THE INPUT.
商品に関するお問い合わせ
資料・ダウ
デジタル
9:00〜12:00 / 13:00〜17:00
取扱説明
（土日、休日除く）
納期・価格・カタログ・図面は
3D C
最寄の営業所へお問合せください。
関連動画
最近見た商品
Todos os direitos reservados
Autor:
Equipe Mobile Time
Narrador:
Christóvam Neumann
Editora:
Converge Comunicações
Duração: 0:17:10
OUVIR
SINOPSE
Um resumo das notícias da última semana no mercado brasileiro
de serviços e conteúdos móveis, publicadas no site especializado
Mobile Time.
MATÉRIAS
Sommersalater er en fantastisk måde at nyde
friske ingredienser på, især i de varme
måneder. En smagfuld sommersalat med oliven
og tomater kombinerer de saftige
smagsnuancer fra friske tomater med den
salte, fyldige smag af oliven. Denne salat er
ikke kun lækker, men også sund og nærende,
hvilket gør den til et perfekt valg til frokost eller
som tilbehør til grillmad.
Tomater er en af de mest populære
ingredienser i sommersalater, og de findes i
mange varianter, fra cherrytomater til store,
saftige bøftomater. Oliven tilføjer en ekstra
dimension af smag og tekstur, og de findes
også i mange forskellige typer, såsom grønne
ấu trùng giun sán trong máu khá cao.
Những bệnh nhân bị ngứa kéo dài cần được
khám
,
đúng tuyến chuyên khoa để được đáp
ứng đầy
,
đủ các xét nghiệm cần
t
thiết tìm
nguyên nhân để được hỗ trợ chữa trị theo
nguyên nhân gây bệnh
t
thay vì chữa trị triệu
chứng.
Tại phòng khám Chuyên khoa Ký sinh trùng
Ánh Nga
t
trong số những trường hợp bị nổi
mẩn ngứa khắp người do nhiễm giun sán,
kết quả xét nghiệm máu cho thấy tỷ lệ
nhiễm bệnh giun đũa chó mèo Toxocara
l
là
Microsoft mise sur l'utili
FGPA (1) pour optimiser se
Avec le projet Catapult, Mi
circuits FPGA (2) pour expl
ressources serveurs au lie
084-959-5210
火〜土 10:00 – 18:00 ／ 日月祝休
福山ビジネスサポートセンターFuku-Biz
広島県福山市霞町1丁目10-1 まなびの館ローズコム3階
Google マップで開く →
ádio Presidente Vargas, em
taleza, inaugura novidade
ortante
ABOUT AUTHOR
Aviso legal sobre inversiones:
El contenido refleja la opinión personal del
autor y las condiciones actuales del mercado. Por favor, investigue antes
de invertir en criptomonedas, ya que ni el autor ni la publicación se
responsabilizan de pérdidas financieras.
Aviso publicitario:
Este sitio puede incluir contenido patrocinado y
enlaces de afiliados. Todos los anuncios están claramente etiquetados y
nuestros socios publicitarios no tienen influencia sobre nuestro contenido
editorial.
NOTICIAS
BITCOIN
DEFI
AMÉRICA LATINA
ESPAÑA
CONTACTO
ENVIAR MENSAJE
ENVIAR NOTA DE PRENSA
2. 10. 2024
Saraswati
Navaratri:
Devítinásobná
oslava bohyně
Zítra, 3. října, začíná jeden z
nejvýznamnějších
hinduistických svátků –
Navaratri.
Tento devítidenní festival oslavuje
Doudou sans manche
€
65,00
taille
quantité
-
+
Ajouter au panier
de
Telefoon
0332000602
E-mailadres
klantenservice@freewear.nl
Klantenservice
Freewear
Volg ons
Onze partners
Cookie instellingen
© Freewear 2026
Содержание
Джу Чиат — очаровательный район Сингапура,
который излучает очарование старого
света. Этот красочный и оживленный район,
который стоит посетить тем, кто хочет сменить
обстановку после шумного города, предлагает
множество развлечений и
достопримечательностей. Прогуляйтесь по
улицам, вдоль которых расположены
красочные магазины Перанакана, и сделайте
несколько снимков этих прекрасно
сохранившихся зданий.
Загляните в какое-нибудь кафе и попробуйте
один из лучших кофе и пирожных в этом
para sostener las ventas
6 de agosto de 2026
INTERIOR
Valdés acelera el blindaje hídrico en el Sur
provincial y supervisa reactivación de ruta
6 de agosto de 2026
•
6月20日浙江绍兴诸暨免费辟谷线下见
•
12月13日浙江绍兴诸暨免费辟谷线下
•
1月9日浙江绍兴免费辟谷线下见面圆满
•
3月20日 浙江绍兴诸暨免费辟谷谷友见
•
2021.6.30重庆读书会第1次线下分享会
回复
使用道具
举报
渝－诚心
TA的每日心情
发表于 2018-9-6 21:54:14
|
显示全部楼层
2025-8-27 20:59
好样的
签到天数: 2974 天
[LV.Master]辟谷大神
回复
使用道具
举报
...
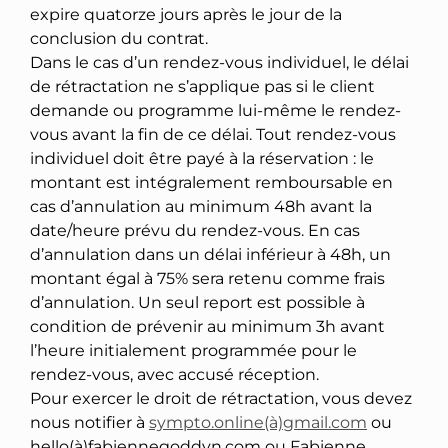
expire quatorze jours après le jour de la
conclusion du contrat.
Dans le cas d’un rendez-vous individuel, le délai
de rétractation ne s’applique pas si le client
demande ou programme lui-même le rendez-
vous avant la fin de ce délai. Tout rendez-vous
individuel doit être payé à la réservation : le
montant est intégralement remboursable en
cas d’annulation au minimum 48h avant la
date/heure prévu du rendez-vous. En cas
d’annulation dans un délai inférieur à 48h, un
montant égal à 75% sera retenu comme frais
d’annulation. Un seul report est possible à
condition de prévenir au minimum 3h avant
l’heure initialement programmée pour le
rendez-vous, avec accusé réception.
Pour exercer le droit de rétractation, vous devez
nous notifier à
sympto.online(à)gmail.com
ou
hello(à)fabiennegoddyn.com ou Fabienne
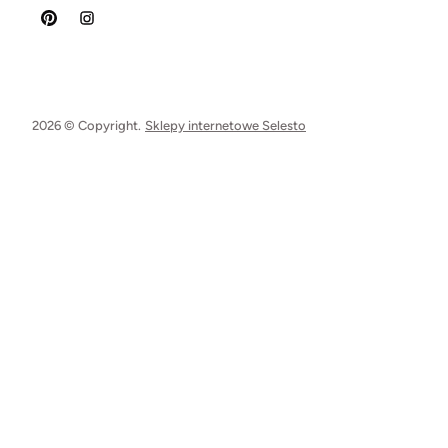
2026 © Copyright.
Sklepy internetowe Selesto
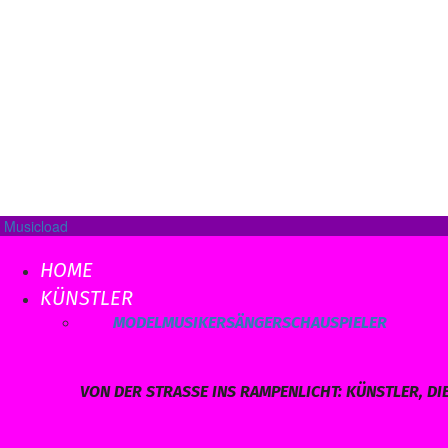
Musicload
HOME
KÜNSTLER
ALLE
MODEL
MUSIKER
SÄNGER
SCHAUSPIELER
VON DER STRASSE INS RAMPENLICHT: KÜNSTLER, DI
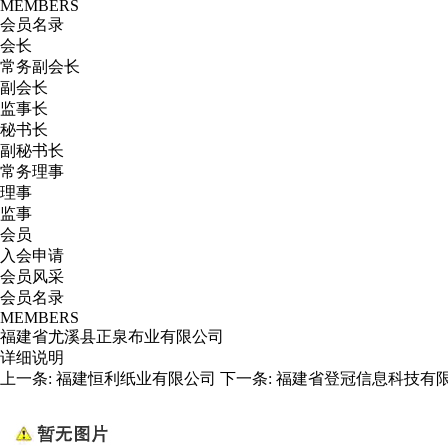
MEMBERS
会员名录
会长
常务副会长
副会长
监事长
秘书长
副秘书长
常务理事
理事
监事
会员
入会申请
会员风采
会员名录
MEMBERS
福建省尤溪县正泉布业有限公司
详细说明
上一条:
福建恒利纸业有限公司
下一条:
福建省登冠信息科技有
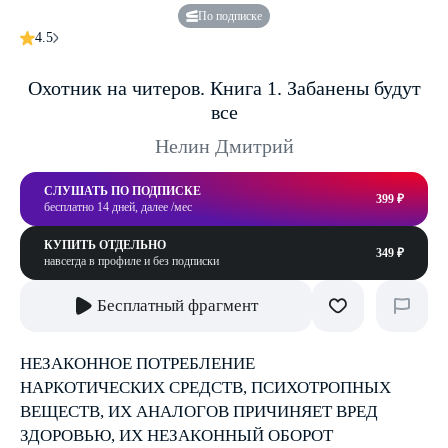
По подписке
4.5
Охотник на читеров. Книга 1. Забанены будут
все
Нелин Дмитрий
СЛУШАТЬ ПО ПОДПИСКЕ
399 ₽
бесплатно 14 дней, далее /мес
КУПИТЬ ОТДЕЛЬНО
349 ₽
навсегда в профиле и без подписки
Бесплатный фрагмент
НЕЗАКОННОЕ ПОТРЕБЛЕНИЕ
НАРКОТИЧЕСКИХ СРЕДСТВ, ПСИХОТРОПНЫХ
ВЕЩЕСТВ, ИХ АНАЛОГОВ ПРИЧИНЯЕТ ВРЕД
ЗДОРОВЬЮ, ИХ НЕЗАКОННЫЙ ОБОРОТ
--
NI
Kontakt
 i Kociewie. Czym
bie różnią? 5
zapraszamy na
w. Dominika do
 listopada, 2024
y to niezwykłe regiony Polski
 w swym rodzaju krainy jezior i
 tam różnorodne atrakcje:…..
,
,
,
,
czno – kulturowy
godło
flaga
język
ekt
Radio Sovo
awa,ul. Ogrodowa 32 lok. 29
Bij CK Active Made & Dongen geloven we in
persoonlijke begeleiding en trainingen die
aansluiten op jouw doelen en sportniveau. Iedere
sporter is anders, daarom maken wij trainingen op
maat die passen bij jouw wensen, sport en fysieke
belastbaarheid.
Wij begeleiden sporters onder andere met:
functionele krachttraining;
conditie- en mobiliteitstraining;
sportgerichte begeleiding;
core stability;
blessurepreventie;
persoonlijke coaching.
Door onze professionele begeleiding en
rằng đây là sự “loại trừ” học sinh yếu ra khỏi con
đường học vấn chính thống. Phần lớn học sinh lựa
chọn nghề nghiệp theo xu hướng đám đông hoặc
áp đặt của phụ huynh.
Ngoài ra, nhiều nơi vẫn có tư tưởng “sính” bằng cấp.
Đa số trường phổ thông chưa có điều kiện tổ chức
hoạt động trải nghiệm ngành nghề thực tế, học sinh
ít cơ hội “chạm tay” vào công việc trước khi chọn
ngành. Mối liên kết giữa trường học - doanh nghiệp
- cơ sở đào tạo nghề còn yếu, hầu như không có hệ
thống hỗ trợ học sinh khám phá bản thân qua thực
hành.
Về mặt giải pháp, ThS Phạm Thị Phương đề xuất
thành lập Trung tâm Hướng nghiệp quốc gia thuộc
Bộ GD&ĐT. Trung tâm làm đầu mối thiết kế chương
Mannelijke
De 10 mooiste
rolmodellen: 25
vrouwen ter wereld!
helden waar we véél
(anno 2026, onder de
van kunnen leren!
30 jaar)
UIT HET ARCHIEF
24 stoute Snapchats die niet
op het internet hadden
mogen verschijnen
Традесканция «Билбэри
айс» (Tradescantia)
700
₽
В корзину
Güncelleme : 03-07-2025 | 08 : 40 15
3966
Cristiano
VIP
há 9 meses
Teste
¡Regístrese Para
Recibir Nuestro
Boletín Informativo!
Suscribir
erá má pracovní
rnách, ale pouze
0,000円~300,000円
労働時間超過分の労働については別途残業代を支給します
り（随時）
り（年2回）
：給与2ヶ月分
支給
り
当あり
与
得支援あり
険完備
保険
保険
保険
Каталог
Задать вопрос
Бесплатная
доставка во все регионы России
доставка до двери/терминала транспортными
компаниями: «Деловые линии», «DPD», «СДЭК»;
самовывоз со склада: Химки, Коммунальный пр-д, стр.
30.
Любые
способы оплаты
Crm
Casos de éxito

DESCRIPTION OF THE TASK. All that is needed is the exact run of lines above from the line containing "Duração: 0:17:10" through the line containing "Tomater er en af de mest populære", both of them included.

RESULT OF THE EXERCISE.
Duração: 0:17:10
OUVIR
SINOPSE
Um resumo das notícias da última semana no mercado brasileiro
de serviços e conteúdos móveis, publicadas no site especializado
Mobile Time.
MATÉRIAS
Sommersalater er en fantastisk måde at nyde
friske ingredienser på, især i de varme
måneder. En smagfuld sommersalat med oliven
og tomater kombinerer de saftige
smagsnuancer fra friske tomater med den
salte, fyldige smag af oliven. Denne salat er
ikke kun lækker, men også sund og nærende,
hvilket gør den til et perfekt valg til frokost eller
som tilbehør til grillmad.
Tomater er en af de mest populære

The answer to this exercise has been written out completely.